Box 9 and Box 10 show the 15 most prevalent elective surgical diagnostic groups, and their observed mortalities and SMRs. Observed mortality was higher among patients who were admitted to the ICU after hours following cardiothoracic surgery, abdominal aortic aneurysm surgery and other gastrointestinal surgery. SMRs were higher among patients who were admitted to the ICU after hours following valvular heart surgery and abdominal aortic aneurysm repair. Many other diagnostic groups showed trends towards increased observed mortality and SMRs among after-hours and weekend admissions, but individually did not reach statistical significance. As seen in Box 9 and Box 10, the SMRs of some elective surgical diagnostic groups, such as “other respiratory surgery” and “laminectomy or spinal cord surgery” were higher in hours compared with after hours and weekdays compared with weekends.

Discussion

The main finding of our retrospective cohort analysis is that patients admitted to the ICU after hours and on weekends have increased mortality and SMRs. The increased mortality with after-hours and weekend admission to the ICU is predominantly accounted for by patients with planned admissions following elective surgery.
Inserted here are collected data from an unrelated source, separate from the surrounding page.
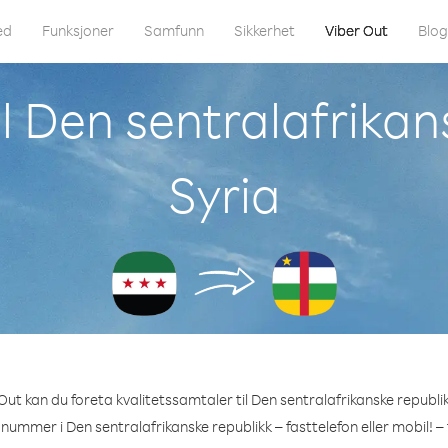
ed
Funksjoner
Samfunn
Sikkerhet
Viber Out
Blo
l Den sentralafrikan
Syria
ut kan du foreta kvalitetssamtaler til Den sentralafrikanske republik
 nummer i Den sentralafrikanske republikk – fasttelefon eller mobil! –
This is the largest reported cohort study on this topic, and our findings are important from clinical and operational planning perspectives.

A retrospective cohort study in the Paris metropolitan region showed that off-hours admission to the ICU is common, and may be associated with a slightly lower death rate.5 The researchers attributed this to a delay in assessment of individual patients admitted in hours, higher workloads and more invasive diagnostic and therapeutic interventions in hours. Day shifts are defined by law in France and the definition of off hours used in that study5 was different from our definition of after hours.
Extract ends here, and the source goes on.